El viejo lucía extenuado por el esfuerzo de haber conseguido hablar con tanta claridad. Yo estaba atento a los signos más sutiles, dispuesto a aferrarme de cualquier palabra que me permitiera excavar en su pasado y encontrarle sentido a aquello de “los errores que se arrastran…”, pero asumió una postura defensiva, con destreza que eliminaba de sus respuestas los detalles que pudiesen exponerlo.
Le pregunté su nombre y me contestó que prefería omitirlo. Yo insistí y él divagó con algunas observaciones sobre el calor. Finalmente anunció que se trasladaría a otro sitio para ver si tenía más suerte. Se levantó con determinación y me extendió el brazo, a modo de despedida.
—¿No me digas que tienes miedo de saludarme y coger el virus?- pronunció desafiante.

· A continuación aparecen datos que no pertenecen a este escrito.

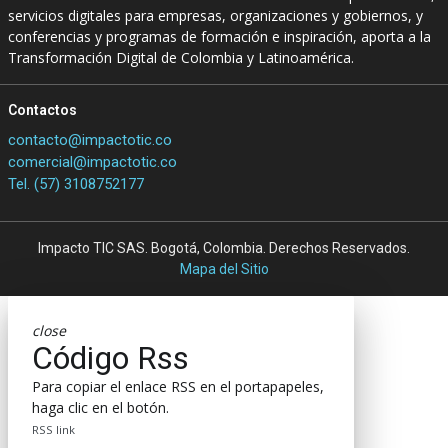
servicios digitales para empresas, organizaciones y gobiernos, y
conferencias y programas de formación e inspiración, aporta a la
Transformación Digital de Colombia y Latinoamérica.
Contactos
contacto@impactotic.co
comercial@impactotic.co
Tel. (57) 3108752177
Impacto TIC SAS. Bogotá, Colombia. Derechos Reservados.
Mapa del Sitio
close
Código Rss
Para copiar el enlace RSS en el portapapeles,
haga clic en el botón.
RSS link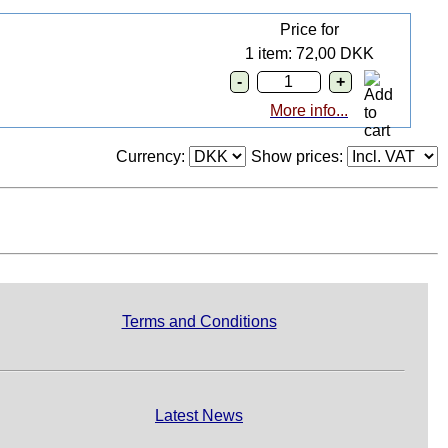
Price for
1 item: 72,00 DKK
More info...
Currency:
Show prices:
Terms and Conditions
Latest News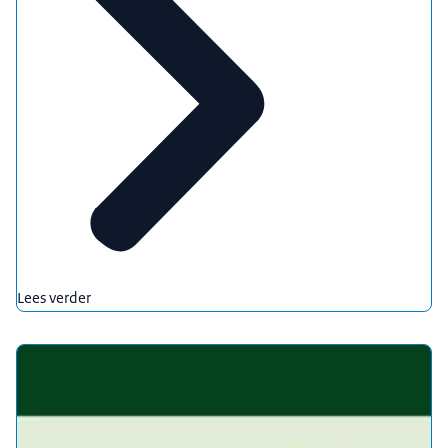
Lees verder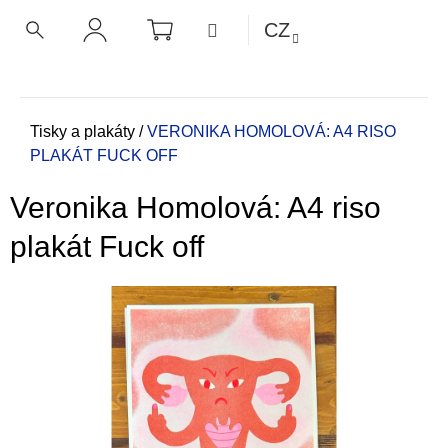
K
Přejít
NÁKUPNÍ
MENU
CZ
KOŠÍK
o
na
ZPĚT
ZPĚT
HLEDAT
PŘIHLÁŠENÍ
obsah
š
í
C
k
o
Domů
Tisky a plakáty
/
VERONIKA HOMOLOVÁ: A4 RISO
PLAKÁT FUCK OFF
p
o
Veronika Homolová: A4 riso
t
ř
plakát Fuck off
e
b
u
j
e
t
e
n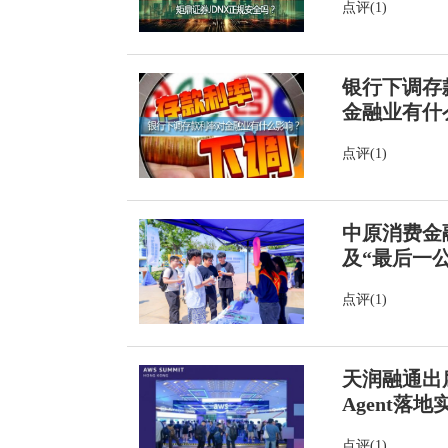
点评(1)
银行下调存
金融业有什
点评(1)
中原消费金
及“最后一公
点评(1)
天润融通出席2
Agent落地
点评(1)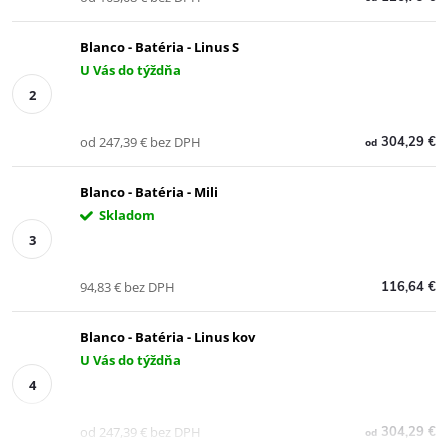
Blanco - Batéria - Linus S
U Vás do týždňa
od 247,39 € bez DPH
304,29 €
od
Blanco - Batéria - Mili
Skladom
94,83 € bez DPH
116,64 €
Blanco - Batéria - Linus kov
U Vás do týždňa
od 247,39 € bez DPH
304,29 €
od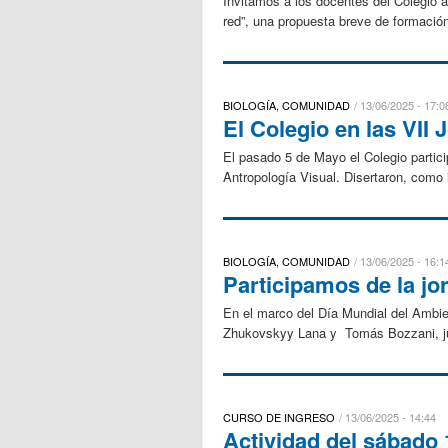
Invitamos a los docentes del Colegio a 
red”, una propuesta breve de formación 
BIOLOGÍA, COMUNIDAD
13/06/2025 - 17:0
El Colegio en las VII
El pasado 5 de Mayo el Colegio partici
Antropología Visual. Disertaron, como i
BIOLOGÍA, COMUNIDAD
13/06/2025 - 16:1
Participamos de la jo
En el marco del Día Mundial del Ambien
Zhukovskyy Lana y Tomás Bozzani, jun
CURSO DE INGRESO
13/06/2025 - 14:44
Actividad del sábado 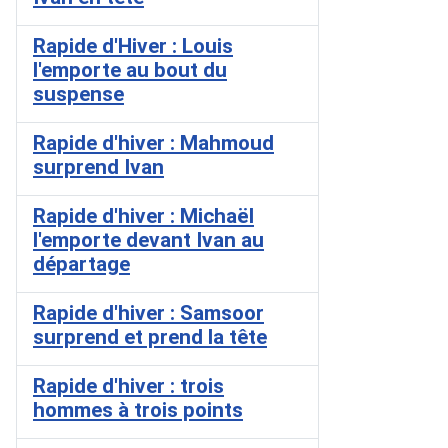
Rapide d'Hiver : Louis
l'emporte au bout du
suspense
Rapide d'hiver : Mahmoud
surprend Ivan
Rapide d'hiver : Michaël
l'emporte devant Ivan au
départage
Rapide d'hiver : Samsoor
surprend et prend la tête
Rapide d'hiver : trois
hommes à trois points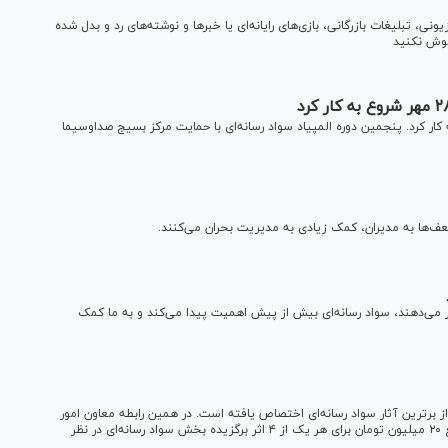
یونی، تبلیغات بازرگانی، بازی‌های رایانه‌ای یا خبرها و نوشته‌های رد و بدل شده
موش نکنید
ه المپیاد سواد رسانه از ۲۸ مهر شروع به کار کرد. پنجمین دوره المپیاد سواد رسانه‌ای با حمایت مرکز بسیج صداوسیما
ضعف‌ها به مدیران، کمک زیادی به مدیریت بحران می‌کنند.
رار می‌دهند، سواد رسانه‌ای بیش از پیش اهمیت پیدا می‌کند و به ما کمک
 برترین آثار سواد رسانه‌ای اختصاص یافته است. در همین رابطه معاون امور
محتوایی مرکز توسعه فرهنگ و هنر در فضای مجازی گفت: مبلغ ۲۰ میلیون تومان برای هر یک از ۴ اثر برگزیده بخش سواد رسانه‌ای در نظر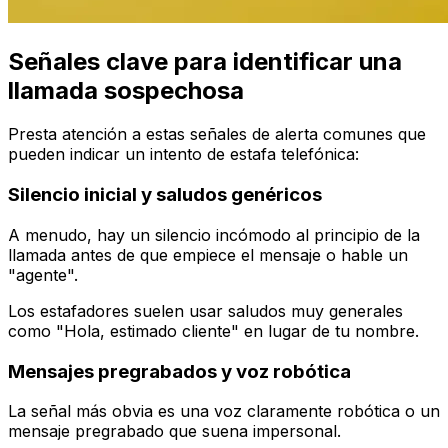
Señales clave para identificar una
llamada sospechosa
Presta atención a estas señales de alerta comunes que
pueden indicar un intento de estafa telefónica:
Silencio inicial y saludos genéricos
A menudo, hay un silencio incómodo al principio de la
llamada antes de que empiece el mensaje o hable un
"agente".
Los estafadores suelen usar saludos muy generales
como "Hola, estimado cliente" en lugar de tu nombre.
Mensajes pregrabados y voz robótica
La señal más obvia es una voz claramente robótica o un
mensaje pregrabado que suena impersonal.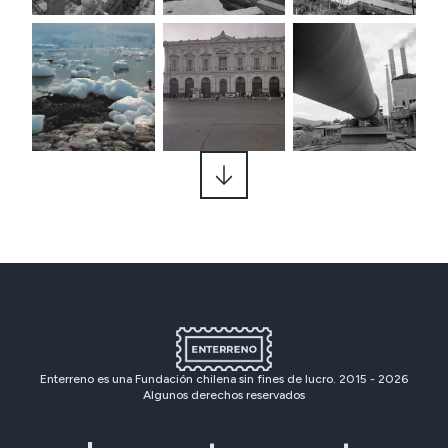
Enterreno es una Fundación chilena sin fines de lucro. 2015 -
2026
Algunos derechos reservados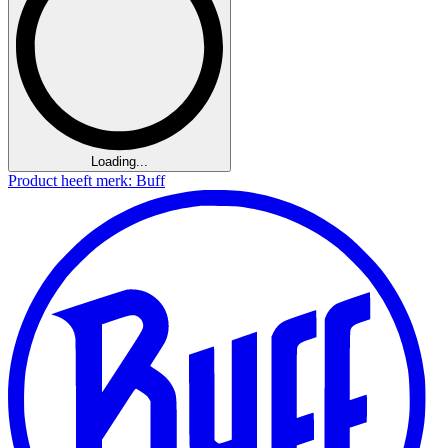
Loading...
Product heeft merk: Buff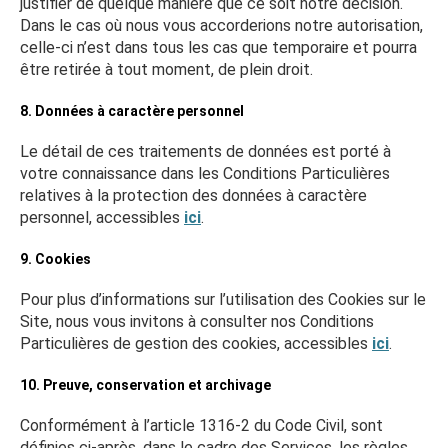
justifier de quelque manière que ce soit notre décision.
Dans le cas où nous vous accorderions notre autorisation,
celle-ci n’est dans tous les cas que temporaire et pourra
être retirée à tout moment, de plein droit.
8. Données à caractère personnel
Le détail de ces traitements de données est porté à
votre connaissance dans les Conditions Particulières
relatives à la protection des données à caractère
personnel, accessibles
ici
.
9. Cookies
Pour plus d’informations sur l’utilisation des Cookies sur le
Site, nous vous invitons à consulter nos Conditions
Particulières de gestion des cookies, accessibles
ici
.
10. Preuve, conservation et archivage
Conformément à l’article 1316-2 du Code Civil, sont
définies ci-après, dans le cadre des Services, les règles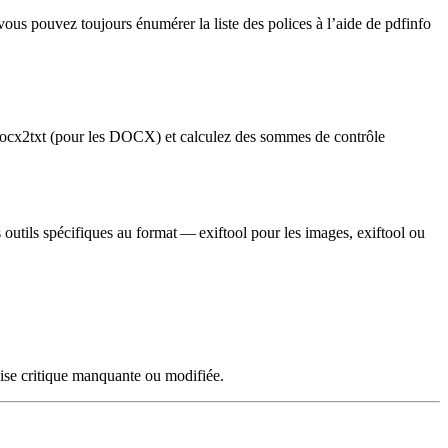
vous pouvez toujours énumérer la liste des polices à l’aide de
pdfinfo
ocx2txt
(pour les DOCX) et calculez des sommes de contrôle
s outils spécifiques au format —
exiftool
pour les images,
exiftool
ou
lise critique manquante ou modifiée.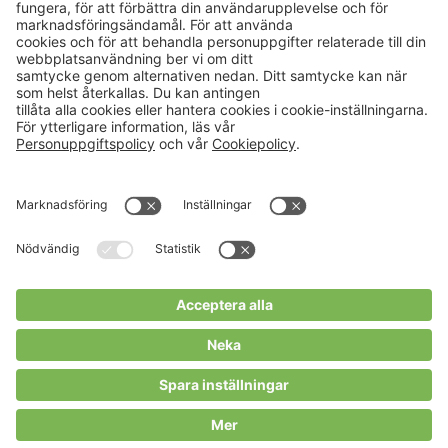
Aktuellt
Om oss
Karriär
Verksamheter
Nyheter
Om Hushållningssällskapet
Kalender
Hushållningssällskapens
Förbund
Publikationer
Tjänster
Press & media
Välkommen till Portalen!
Cookies m.m.
Cookies
Personuppgiftspolicy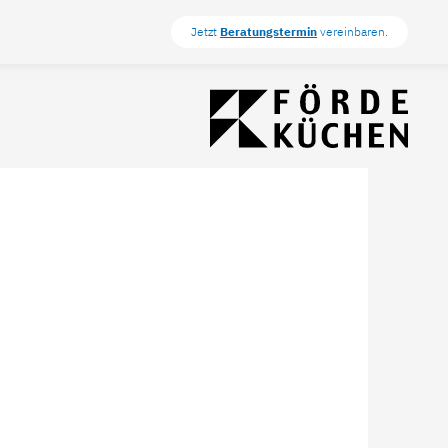
Jetzt
Beratungstermin
vereinbaren.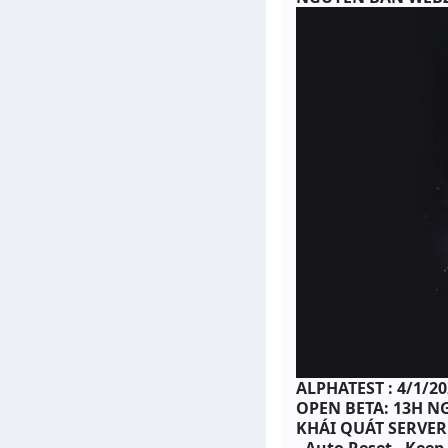
ALPHATEST : 4/1/2
OPEN BETA: 13H NG
KHÁI QUÁT SERVER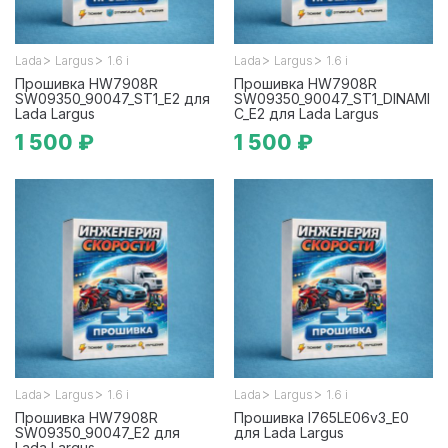
>
>
>
>
Lada
Largus
1.6 i
Lada
Largus
1.6 i
Прошивка HW7908R
Прошивка HW7908R
SW09350_90047_ST1_E2 для
SW09350_90047_ST1_DINAMI
Lada Largus
C_E2 для Lada Largus
1 500 ₽
1 500 ₽
>
>
>
>
Lada
Largus
1.6 i
Lada
Largus
1.6 i
Прошивка HW7908R
Прошивка I765LE06v3_E0
SW09350_90047_E2 для
для Lada Largus
Lada Largus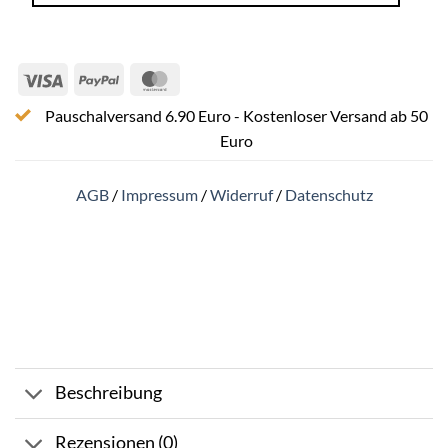
Visa
PayPal
MasterCard
Pauschalversand 6.90 Euro - Kostenloser Versand ab 50
Euro
AGB
/
Impressum
/
Widerruf
/
Datenschutz
Beschreibung
Rezensionen (0)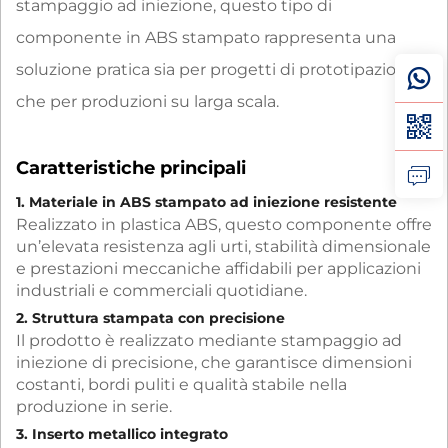
stampaggio ad iniezione, questo tipo di
componente in ABS stampato rappresenta una
soluzione pratica sia per progetti di prototipazione
che per produzioni su larga scala.
Caratteristiche principali
1. Materiale in ABS stampato ad iniezione resistente
Realizzato in plastica ABS, questo componente offre
un’elevata resistenza agli urti, stabilità dimensionale
e prestazioni meccaniche affidabili per applicazioni
industriali e commerciali quotidiane.
2. Struttura stampata con precisione
Il prodotto è realizzato mediante stampaggio ad
iniezione di precisione, che garantisce dimensioni
costanti, bordi puliti e qualità stabile nella
produzione in serie.
3. Inserto metallico integrato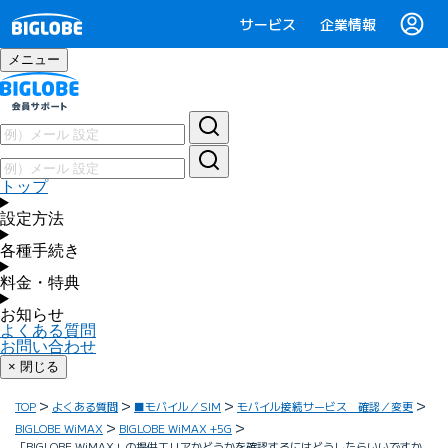
サービス
企業情報
メニュー
トップ
設定方法
各種手続き
料金・特典
お知らせ
よくある質問
お問い合わせ
× 閉じる
TOP
よくある質問
■モバイル／SIM
モバイル接続サービス 確認／変更
BIGLOBE WiMAX
BIGLOBE WiMAX +5G
「BIGLOBE WiMAX」の提供エリアかどうかを確認するにはどうしたらいいですか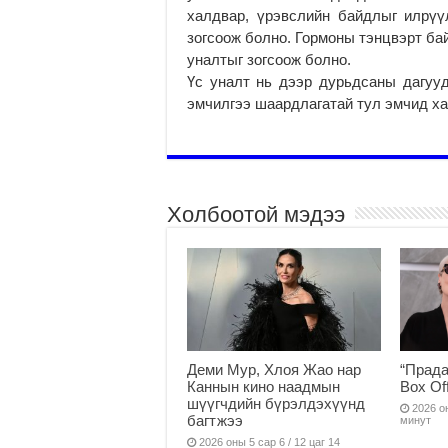
халдвар, үрэвслийн байдлыг илрүү
зогсоож болно. Гормоны тэнцвэрт ба
уналтыг зогсоож болно.
Үс уналт нь дээр дурьдсаны дагуу
эмчилгээ шаардлагатай тул эмчид ха
Холбоотой мэдээ
Деми Мур, Хлоя Жао нар
“Прада
Каннын кино наадмын
Box Of
шүүгчдийн бүрэлдэхүүнд
2026 он
багтжээ
минут
2026 оны 5 сар 6 / 12 цаг 14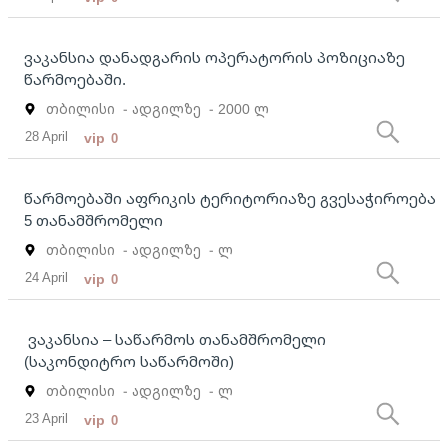
ვაკანსია დანადგარის ოპერატორის პოზიციაზე
წარმოებაში.
თბილისი
- ადგილზე
- 2000 ლ
28 April
vip
0
წარმოებაში აფრიკის ტერიტორიაზე გვესაჭიროება
5 თანამშრომელი
თბილისი
- ადგილზე
- ლ
24 April
vip
0
ვაკანსია – საწარმოს თანამშრომელი
(საკონდიტრო საწარმოში)
თბილისი
- ადგილზე
- ლ
23 April
vip
0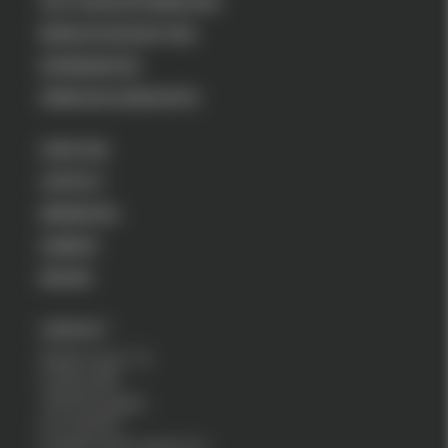
VASTGOEDONTWIKKELING
BEDRIJFSHUISVESTING
WONINGBOUW
VERBOUW & RENOVATIE
OVER ONS
CONTACT
WERKEN BIJ
AANBOD
NIEUWS
CONTACT
Wegtersweg 7-23
Postbus 686
7550 AR Hengelo
074-2551555
info@drostebouwgroep.nl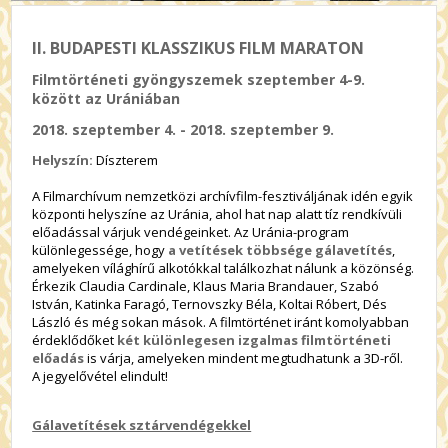
II. BUDAPESTI KLASSZIKUS FILM MARATON
Filmtörténeti gyöngyszemek szeptember 4-9.
között az Urániában
2018. szeptember 4. - 2018. szeptember 9.
Helyszín:
Díszterem
A Filmarchívum nemzetközi archívfilm-fesztiváljának idén egyik
központi helyszíne az Uránia, ahol hat nap alatt tíz rendkívüli
előadással várjuk vendégeinket. Az Uránia-program
különlegessége, hogy
a vetítések többsége gálavetítés
,
amelyeken vílághírű alkotókkal találkozhat nálunk a közönség.
Érkezik Claudia Cardinale, Klaus Maria Brandauer, Szabó
István, Katinka Faragó, Ternovszky Béla, Koltai Róbert, Dés
László és még sokan mások. A filmtörténet iránt komolyabban
érdeklődőket
két különlegesen izgalmas filmtörténeti
előadás
is várja, amelyeken mindent megtudhatunk a 3D-ről.
A jegyelővétel elindult!
Gálavetítések sztárvendégekkel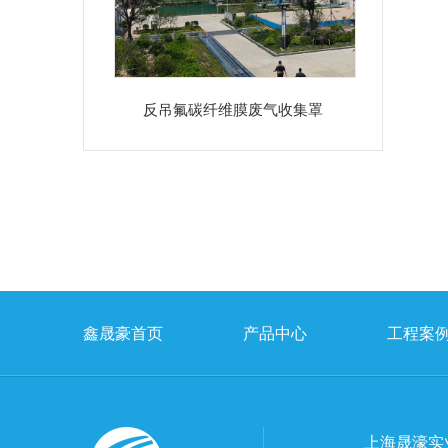
反吊氟碳纤维膜废气收集罩
鑫晟豪首页
产品中心
工程案
上海晟濠实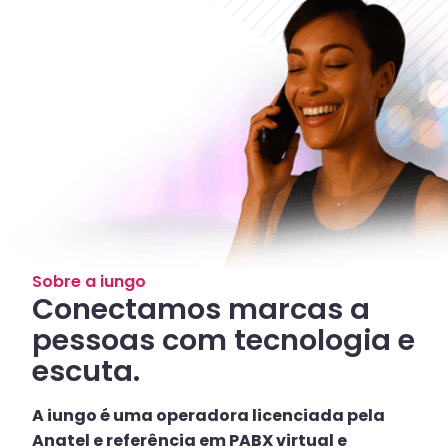
Sobre a iungo
Conectamos marcas a
pessoas com tecnologia e
escuta.
A iungo é uma operadora licenciada pela
Anatel e referência em PABX virtual e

Mientras le apretaba la mano repasé sus detalles a fin de retenerlos en la memoria. Eran unos dedos largos y nudosos, medio amarillentos, que después se hundieron en las flores para asegurarlas dentro del cajón. Antes de partir hizo énfasis en que me cuidara mucho, aunque una vez más, me pareció que el viejo no era muy consciente de lo que hablaba. Luego se internó por una callejuela que de continuar en línea recta, lo devolvería al paseo de Narváez.